Powering future urban transport: a renewable-based electrification model for public transit–A Mediterranean case study

Transportation is a major contributor to Greenhouse Gas emissions and climate change. To achieve net-zero targets, global policies increasingly promote transport electrification combined with renewable energy integration. This study proposes a scalable methodology for decarbonizing Local Public Transport (LPT) systems through the electrification of services supported by photovoltaic (PV)-based microgrids and storage systems. The methodology begins with the definition of routes, stops, and vehicle schedules, considering commercial speeds and consumption patterns to determine fleet size and energy demand. Based on this demand, a PV-powered microgrid, optimally sized using HOMER software and supplemented with storage, is designed to ensure a continuous supply, including nighttime charging.
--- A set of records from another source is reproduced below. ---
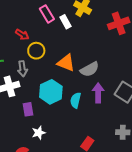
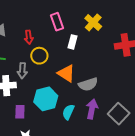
white rectangle: (65, 22) -> (72, 42), moved, turned 32
red arrow: (22, 35) -> (29, 37), turned 40

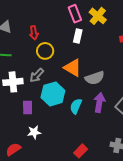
pink rectangle: (57, 22) -> (75, 14), moved
gray arrow: (22, 71) -> (37, 75), moved, turned 42

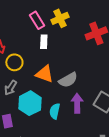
yellow cross: (98, 16) -> (60, 18), turned 36

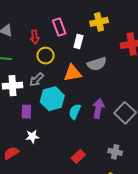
pink rectangle: (37, 20) -> (59, 27), moved
orange triangle: (45, 74) -> (73, 73), turned -42
gray semicircle: (68, 80) -> (97, 64), moved

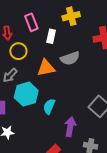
purple arrow: (98, 108) -> (70, 127), moved

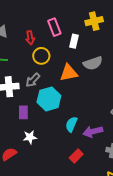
cyan semicircle: (49, 106) -> (71, 124), moved
purple arrow: (70, 127) -> (93, 132), turned -114

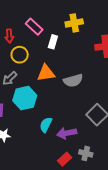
pink rectangle: (54, 27) -> (34, 27), turned -30
gray semicircle: (93, 63) -> (73, 80), moved
red rectangle: (76, 156) -> (65, 159), moved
A case study in Alexandria, Egypt, characterized by traffic congestion and poor air quality, demonstrates the approach. Two new depots with PV capacities of 12.143 MW and 8.873 MW were modeled, capable of powering the entire service while generating profitable excess electricity. The system is projected to save 17,544 tons of CO2 annually, corresponding to $1.4 million in avoided emission costs. Sensitivity analysis varying speeds, frequencies, and irradiance confirms the system's robustness across diverse scenarios. Simulations reduce waiting times to 10 min, enhancing service quality. The methodology offers a practical and replicable strategy for creating 100 % green, well-to-wheel zero-emission transport systems. Its scalability allows adaptation to different urban contexts, while excess electricity can further enhance economic sustainability. Although the absence of passenger demand data limits precision, the approach provides a robust framework to guide urban mobility electrification in support of national net-zero objectives.